A U.S. Flag Over London Art Sales

Global art collectors converged on London during the past two weeks for major auctions of Impressionist, modern and contemporary art. These sales are usually dominated by Europeans, but this time, the biggest players came from the U.S.

Confident American bidders lifted the sales to a combined $713 million, with Christie's $457 million total topping Sotheby's roughly $256 million. Overall, the results easily topped the houses' low estimates of $413 million.

New York real-estate developer Sheldon Solow was among the biggest sellers, getting $33.4 million at Christie's Tuesday for his Francis Bacon painting "Portrait of Henrietta Moraes" as well as $26.6 million at the same house on Feb. 7 for his Joan Mir "Painting-Poem."

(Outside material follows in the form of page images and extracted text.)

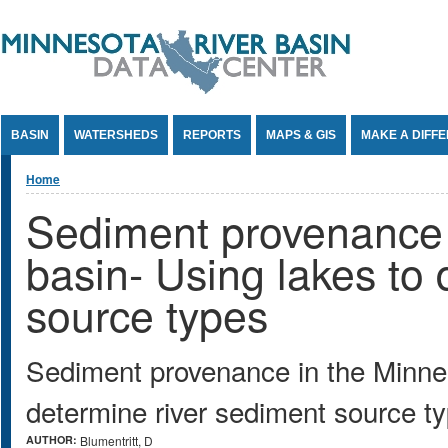
Jump to Content
BASIN
WATERSHEDS
REPORTS
MAPS & GIS
MAKE A DIFF
You are here
Home
Sediment provenance 
basin- Using lakes to 
source types
Sediment provenance in the Minnes
determine river sediment source t
AUTHOR:
Blumentritt, D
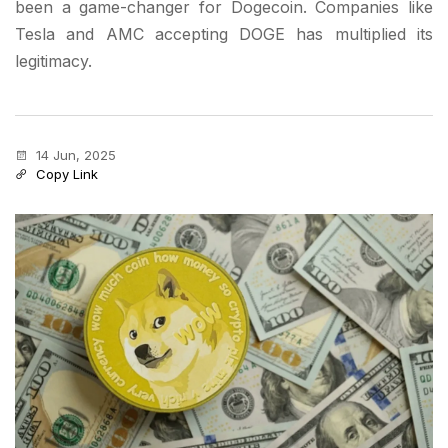
been a game-changer for Dogecoin. Companies like
Tesla and AMC accepting DOGE has multiplied its
legitimacy.
14 Jun, 2025
Copy Link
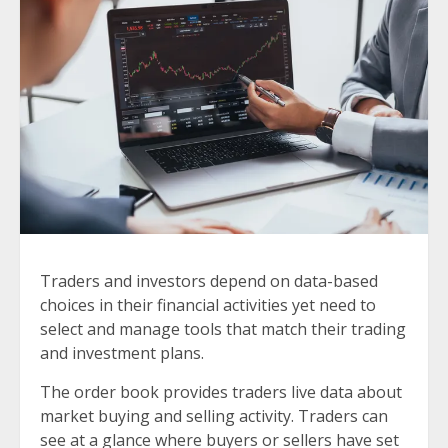
Traders and investors depend on data-based
choices in their financial activities yet need to
select and manage tools that match their trading
and investment plans.
The order book provides traders live data about
market buying and selling activity. Traders can
see at a glance where buyers or sellers have set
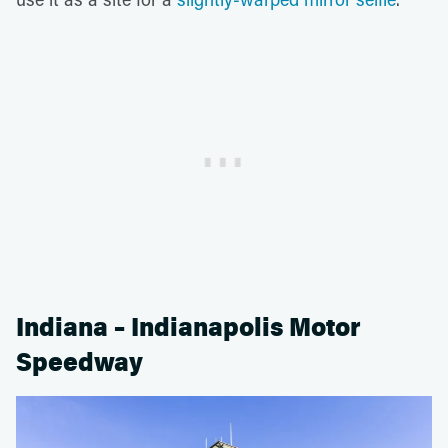
Indiana – Indianapolis Motor
Speedway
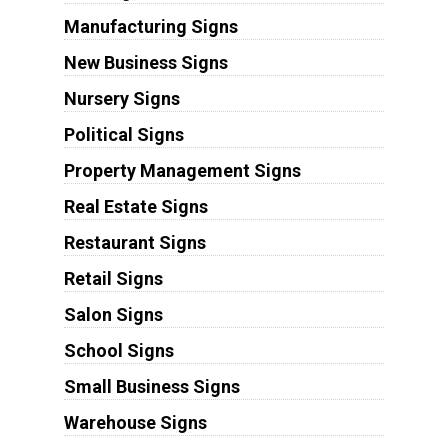
Manufacturing Signs
New Business Signs
Nursery Signs
Political Signs
Property Management Signs
Real Estate Signs
Restaurant Signs
Retail Signs
Salon Signs
School Signs
Small Business Signs
Warehouse Signs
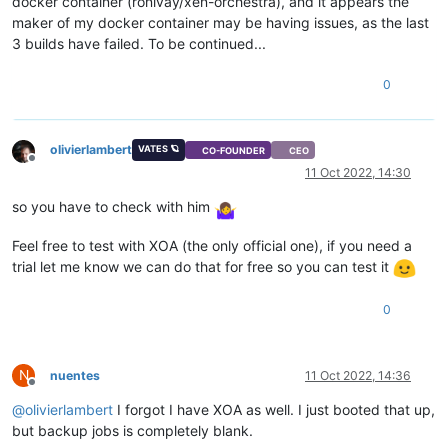
docker container (ronivay/xen-orchestra), and it appears the
maker of my docker container may be having issues, as the last
3 builds have failed. To be continued...
0
olivierlambert
VATES 🪐
CO-FOUNDER
CEO
Offline
11 Oct 2022, 14:30
so you have to check with him
Feel free to test with XOA (the only official one), if you need a
trial let me know we can do that for free so you can test it
0
N
nuentes
11 Oct 2022, 14:36
Offline
@
olivierlambert
I forgot I have XOA as well. I just booted that up,
but backup jobs is completely blank.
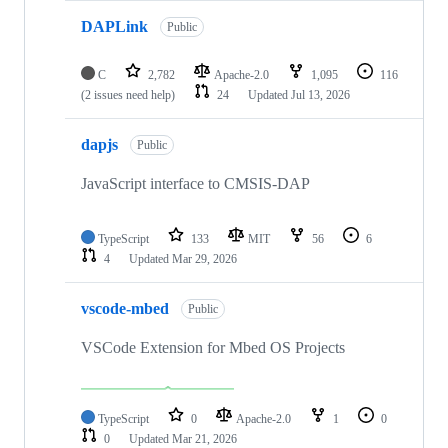
DAPLink
Public
C
2,782
Apache-2.0
1,095
116
(2 issues need help)
24
Updated
Jul 13, 2026
dapjs
Public
JavaScript interface to CMSIS-DAP
TypeScript
133
MIT
56
6
4
Updated
Mar 29, 2026
vscode-mbed
Public
VSCode Extension for Mbed OS Projects
TypeScript
0
Apache-2.0
1
0
0
Updated
Mar 21, 2026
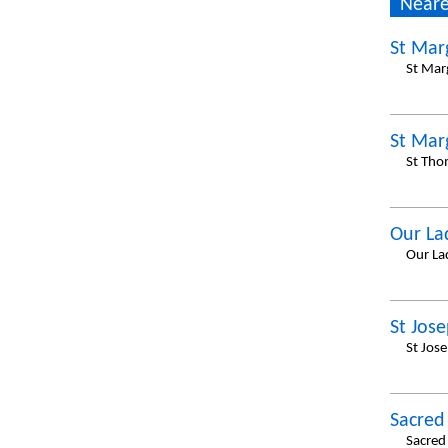
Neare
St Mar
St Marg
St Mar
St Tho
Our La
Our La
St Jos
St Jos
Sacred
Sacred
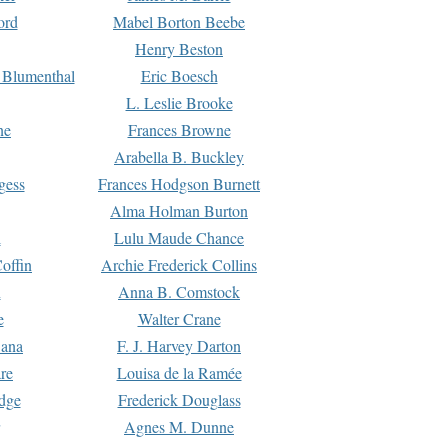
ord
Mabel Borton Beebe
Henry Beston
 Blumenthal
Eric Boesch
L. Leslie Brooke
ne
Frances Browne
Arabella B. Buckley
gess
Frances Hodgson Burnett
Alma Holman Burton
l
Lulu Maude Chance
offin
Archie Frederick Collins
n
Anna B. Comstock
e
Walter Crane
Dana
F. J. Harvey Darton
re
Louisa de la Ramée
dge
Frederick Douglass
Agnes M. Dunne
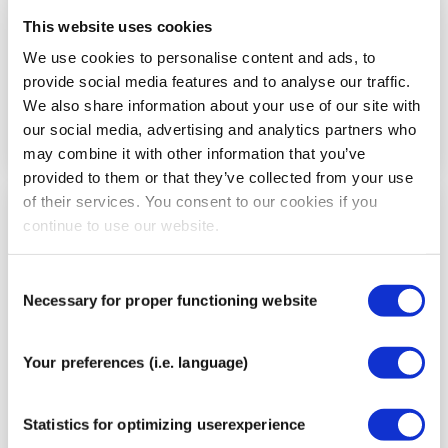
This website uses cookies
We use cookies to personalise content and ads, to
provide social media features and to analyse our traffic.
We also share information about your use of our site with
our social media, advertising and analytics partners who
may combine it with other information that you’ve
provided to them or that they’ve collected from your use
of their services. You consent to our cookies if you
continue to use our website.
Step
6
Consent
Necessary for proper functioning website
Selection
Your preferences (i.e. language)
Statistics for optimizing userexperience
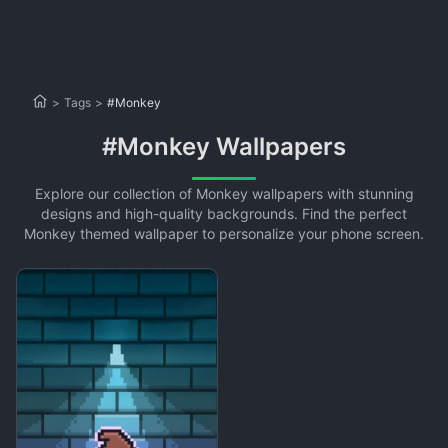
>
Tags
>
#Monkey
#Monkey Wallpapers
Explore our collection of Monkey wallpapers with stunning
designs and high-quality backgrounds. Find the perfect
Monkey themed wallpaper to personalize your phone screen.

During the contemporary-art sales at Christie's and Sotheby's earlier this week, American collectors bid on a majority of the priciest pieces on offer, largely over the telephone. Among their winnings: a $15.5 million "Abstract Painting" by Gerhard Richter, an $8.3 million Nicolas de Stael landscape, "Agrigente," and several squiggly lined abstracts by Cy Twombly. An American also took home Shanghai-based Zhang Huan's $228,304 "Ash Head No. 1" sculpture at Sotheby's on Wednesday.

American collectors feel like they're "farther down the road to economic recovery" than their Continental counterparts, said Christie's specialist Amy Cappellazzo. U.S. buyers also capitalized on the dollar's growing strength over most of the past year against the British pound to exert more purchasing power throughout these sales, she added.

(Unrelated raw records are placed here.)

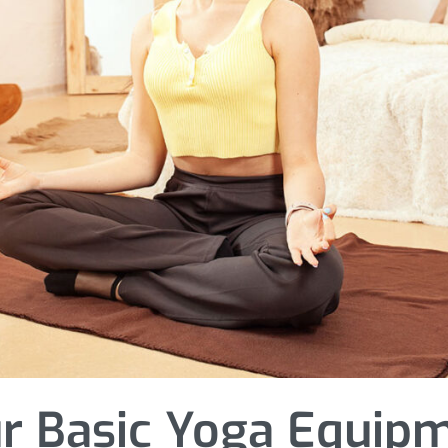
r Basic Yoga Equip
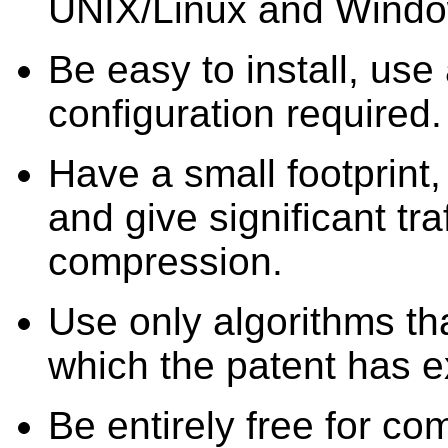
UNIX/Linux and Windo
Be easy to install, use 
configuration required.
Have a small footprint
and give significant tra
compression.
Use only algorithms tha
which the patent has e
Be entirely free for c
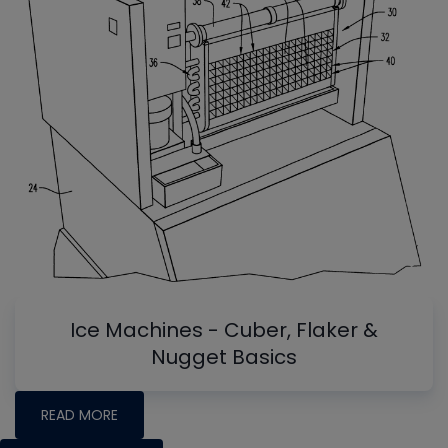
Ice Machines - Cuber, Flaker &
Nugget Basics
READ MORE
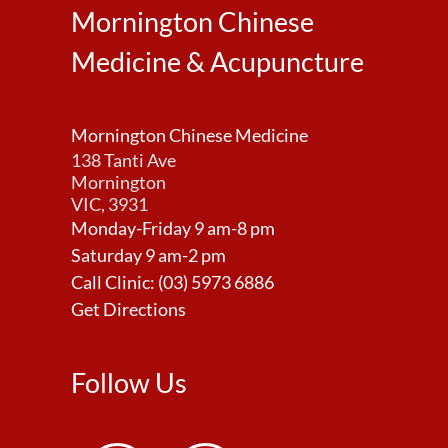
Mornington Chinese
Medicine & Acupuncture
Mornington Chinese Medicine
138 Tanti Ave
Mornington
VIC, 3931
Monday-Friday 9 am-8 pm
Saturday 9 am-2 pm
Call Clinic:
(03) 5973 6886
Get Directions
Follow Us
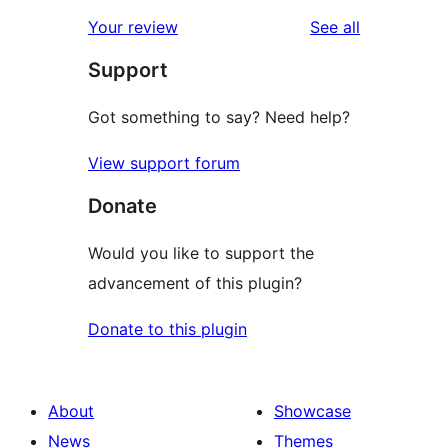
reviews
star
1-
reviews
Your review
See all
reviews
star
Support
reviews
Got something to say? Need help?
View support forum
Donate
Would you like to support the
advancement of this plugin?
Donate to this plugin
About
Showcase
News
Themes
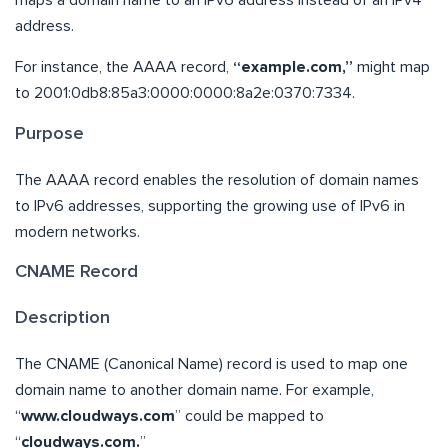
maps a domain name to an IPv6 address instead of an IPv4
address.
For instance, the AAAA record,
“example.com,”
might map
to 2001:0db8:85a3:0000:0000:8a2e:0370:7334.
Purpose
The AAAA record enables the resolution of domain names
to IPv6 addresses, supporting the growing use of IPv6 in
modern networks.
CNAME Record
Description
The CNAME (Canonical Name) record is used to map one
domain name to another domain name. For example,
“
www.cloudways.com
” could be mapped to
“
cloudways.com.
”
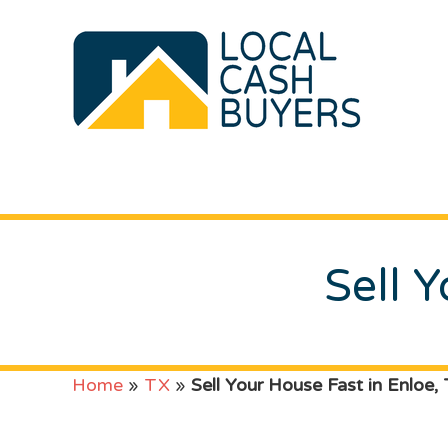
Sell 
Home
»
TX
»
Sell Your House Fast in Enloe,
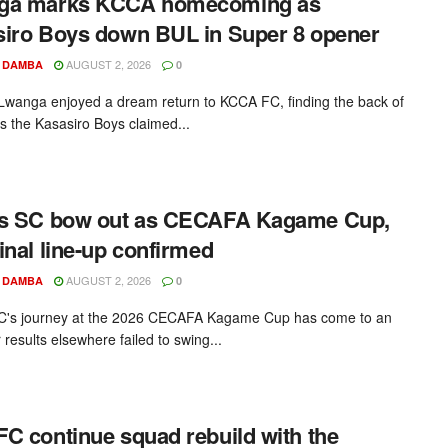
ga marks KCCA homecoming as
iro Boys down BUL in Super 8 opener
AUGUST 2, 2026
 DAMBA
0
Lwanga enjoyed a dream return to KCCA FC, finding the back of
as the Kasasiro Boys claimed...
rs SC bow out as CECAFA Kagame Cup,
inal line-up confirmed
AUGUST 2, 2026
 DAMBA
0
C's journey at the 2026 CECAFA Kagame Cup has come to an
 results elsewhere failed to swing...
C continue squad rebuild with the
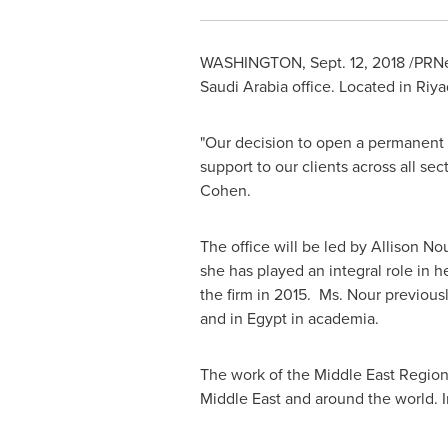
WASHINGTON
,
Sept. 12, 2018
/PRNew
Saudi Arabia
office. Located in
Riya
"Our decision to open a permanent
support to our clients across all s
Cohen
.
The office will be led by
Allison No
she has played an integral role in 
the firm in 2015. Ms. Nour previous
and in
Egypt
in academia.
The work of the Middle East Region
Middle East
and around the world. I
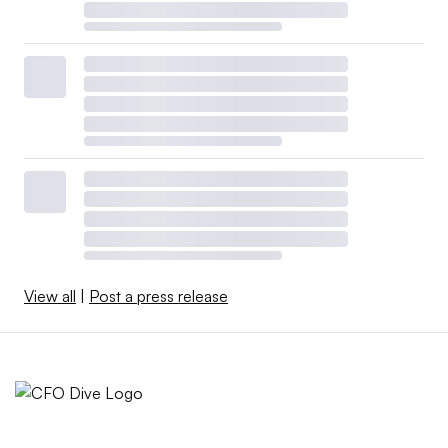
View all
|
Post a press release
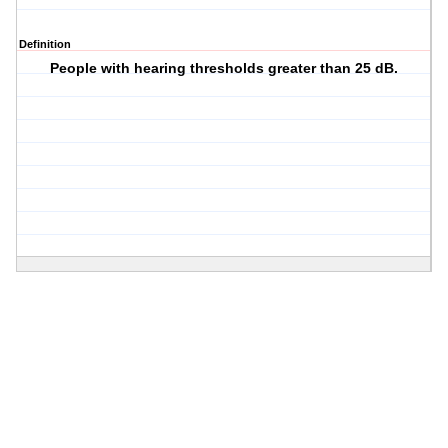
Definition
People with hearing thresholds greater than 25 dB.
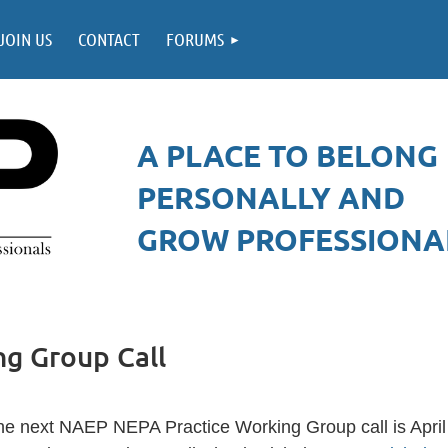
JOIN US
CONTACT
FORUMS
A PLACE TO BELONG
PERSONALLY AND
GROW PROFESSIONAL
g Group Call
he next NAEP NEPA Practice Working Group call is April 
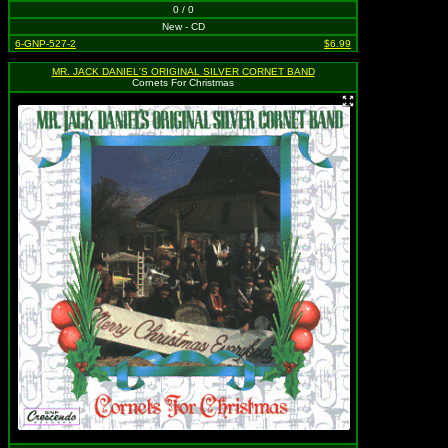
0 / 0
New - CD
6-GNP-527-2
$6.99
MR. JACK DANIEL'S ORIGINAL SILVER CORNET BAND
Cornets For Christmas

New Jersey art adviser Eddie Mishon said his American clients feel "safe" buying art this season. On Wednesday, he bid on several works at Sotheby's before winning a $624,398 untitled oil-on-paper by Willem de Kooning: "I was working it," Mr. Mishon joked of his willingness to compete.

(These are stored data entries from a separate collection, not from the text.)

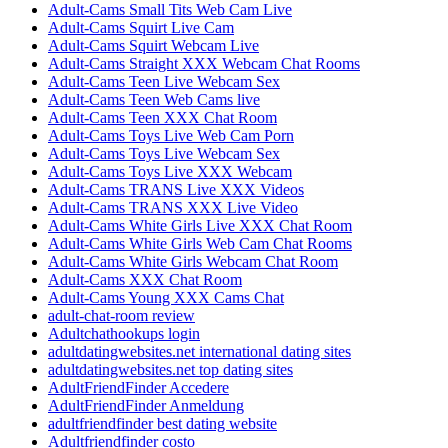
Adult-Cams Small Tits Web Cam Live
Adult-Cams Squirt Live Cam
Adult-Cams Squirt Webcam Live
Adult-Cams Straight XXX Webcam Chat Rooms
Adult-Cams Teen Live Webcam Sex
Adult-Cams Teen Web Cams live
Adult-Cams Teen XXX Chat Room
Adult-Cams Toys Live Web Cam Porn
Adult-Cams Toys Live Webcam Sex
Adult-Cams Toys Live XXX Webcam
Adult-Cams TRANS Live XXX Videos
Adult-Cams TRANS XXX Live Video
Adult-Cams White Girls Live XXX Chat Room
Adult-Cams White Girls Web Cam Chat Rooms
Adult-Cams White Girls Webcam Chat Room
Adult-Cams XXX Chat Room
Adult-Cams Young XXX Cams Chat
adult-chat-room review
Adultchathookups login
adultdatingwebsites.net international dating sites
adultdatingwebsites.net top dating sites
AdultFriendFinder Accedere
AdultFriendFinder Anmeldung
adultfriendfinder best dating website
Adultfriendfinder costo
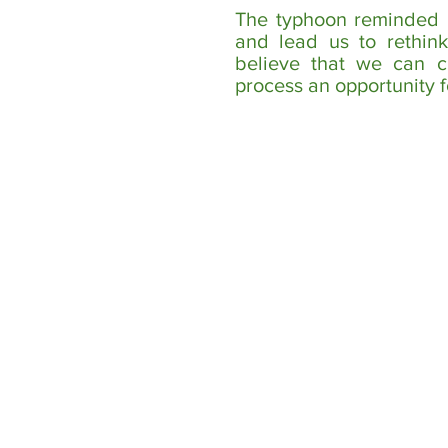
The typhoon reminded us
and lead us to rethin
believe that we can c
process an opportunity f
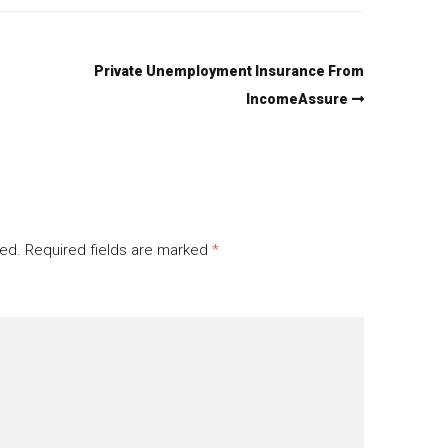
Private Unemployment Insurance From
IncomeAssure
hed.
Required fields are marked
*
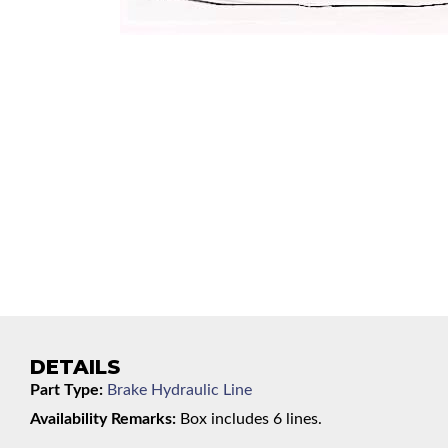
DETAILS
Part Type:
Brake Hydraulic Line
Availability Remarks:
Box includes 6 lines.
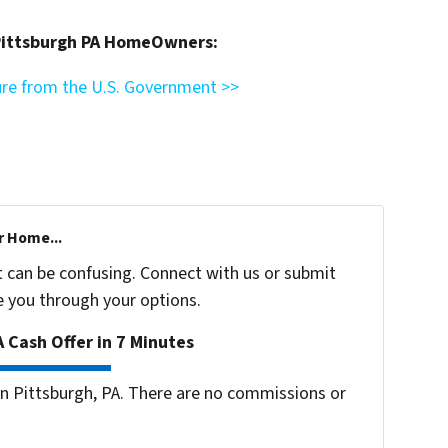
 Pittsburgh PA HomeOwners:
ure from the U.S. Government >>
r Home...
t can be confusing. Connect with us or submit
e you through your options.
 Cash Offer in 7 Minutes
 Pittsburgh, PA. There are no commissions or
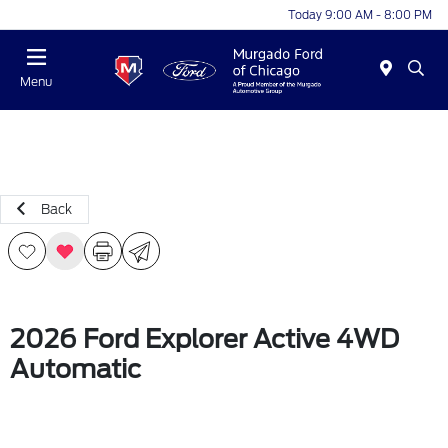
Today 9:00 AM - 8:00 PM
Menu
Back
2026 Ford Explorer Active 4WD
Automatic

Throughout these sales, collectors gravitated to artists with global fan bases and easy-to-recognize styles like Richter, the German painter best known for creating wildly colorful abstracts by scraping an oversize squeegee across his canvases. Ten Richters came up for sale during the houses' evening sales this week, and nine sold for a combined $45.2 million. Dealers said the artist is enjoying a profile boost this season, thanks to a retrospective on view in London and Berlin.

Collectors and dealers also flocked to Lucio Fontana, the Italian artist who gained international fame in the 1950s by slashing his monochrome canvases with a knife. Right now, his red versions seem to outsell those slashed in paler colors. Christie's got $3.2 million for Fontana's red "Spatial Concept, Expectations" from 1967. Andy Warhol collector Jose Mugrabi also paid $943,963 for a gray 1962 version by Fontana with the same title.

Elsewhere during the contemporary sales, Asian bidders appeared to be branching out. Not only did they pay $2.8 million and $1.6 million for a pair of paintings by Chinese abstract painter Zao Wou-ki, but an Asian telephone bidder also won Berlinde de Bruyckere's $510,643 sculpture of a life-size, stuffed horse crouching on a table, "K 36 (The Black Horse)," a new price record for the artist at auction. Asians also won a $577,250 Damien Hirst Spot painting and a $416,443 photo of Madrid's Prado Museum by Thomas Struth.

Europeans, for their part, fought hard for a new favorite: Christopher Wool, the Chicago-born post-Conceptual artist whose paintings of stenciled words have long been more coveted in the U.S. At Christie's Tuesday, an untitled painting, with black letters spelling out the word "fool," sold to a European for $7.7 million, a new auction record for the artist.